Pickle snatched the aquarium cover, ripped it from the tank completely, and carelessly threw it aside. "YOU LITTLE SHIT!!!" he shouted, and plunged the net into the tank water, the fish all darting frantically in all directions. The little talking fish easily evaded the grizzled sargeant's net and began taunting him as he
swam by the swishing net.

FFFFFFFOOOOOOLLLLL!!!!!" he gurgled repeatedly.

"DAMN YOU!!!" shouted Pickle, now so angry that his face was bright red. He swung the net through the fish tank more violently now, and the tank started to teeter on its stand.

came the gurgled reply, and then the little fish jumped straight out of the tank and lodged its sharp jaws on Pickle's sweaty exposed neck.

Pickle dropped the net instantly at the attach and reached up to pull the fish off of his neck, toppling the aquarium over with a loud crash, spilling water, gravel and fish everywhere. But the fish hung on tight and closed its jaws on the grizzled sargeant's jugular vein.

"AAAAAAAAARRRRRRGGGGGHHHH!!!!" Pickle yelled and started to flail uselessly about the room, sharp pain emanating from his neck. Blood started to flow from the wound even as the little fish bit down harder. Pickle tripped over deShield's dead body and fell onto the floor, still clutching his neck. He continued to kick and flail on the floor as his strength bled out of his jugular vein. In minutes, his struggles ceased, and everything went black.


The noise from downstairs woke Baby Leon, whose screaming woke Mr. and Mrs. Vivo Bubble. "Vivo, go see what that is," ordered Mrs.
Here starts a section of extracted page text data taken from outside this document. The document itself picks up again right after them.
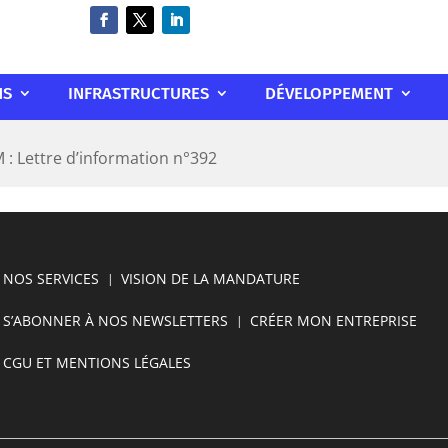
NS
INFRASTRUCTURES
DÉVELOPPEMENT
: Lettre d’information n°392
NOS SERVICES
VISION DE LA MANDATURE
S’ABONNER À NOS NEWSLETTERS
CRÉER MON ENTREPRISE
CGU ET MENTIONS LÉGALES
Bubble, who got up and tended to the crying baby.

Groaning, Vivo Bubble donned his robe and slippers and sleepily headed downstairs. While banging on Pickle's locked door, a foul odor assaulted his senses from beneath the door.

"Groan," he said, and he trudged back upstairs.

Later, after the police had come and taken over the entire building to conduct their investigation, and after both Vivo and his extremely annoyed wife had answered question after inane question for what seemed like hours, the lead detective, Joe Shmolnick knocked on the Bubbles' door one last time.

"Groan, what now?" asked Vivo.

"Sorry to bother you again, Mr. Bubble, but we just finished going through all the mess downstairs and found this in Mr. Pickle's apartment, just barely alive." He held up a plastic baggie that contained some water and a little fish of indistinct brownish gray coloring with goggly eyes. "This is the only fish that's still alive, so I was wondering if you'd like to take it?"

Just to be rid of the annoying cop, Bubble agreed. Might as well keep something of the grizzled sargeant, he thought.

A few days later, while Mrs. Bubble was out with Baby Leon, Vivo was enjoying a glass of wine and some well-deserved privacy. He had put the Pickle's little fish in an old goldfish bowl that he'd found in his attic. Finally able to relax, Bubble leaned back on the couch and closed his eyes.

Suddenly, a strange gurgling sound came from the little fishbowl.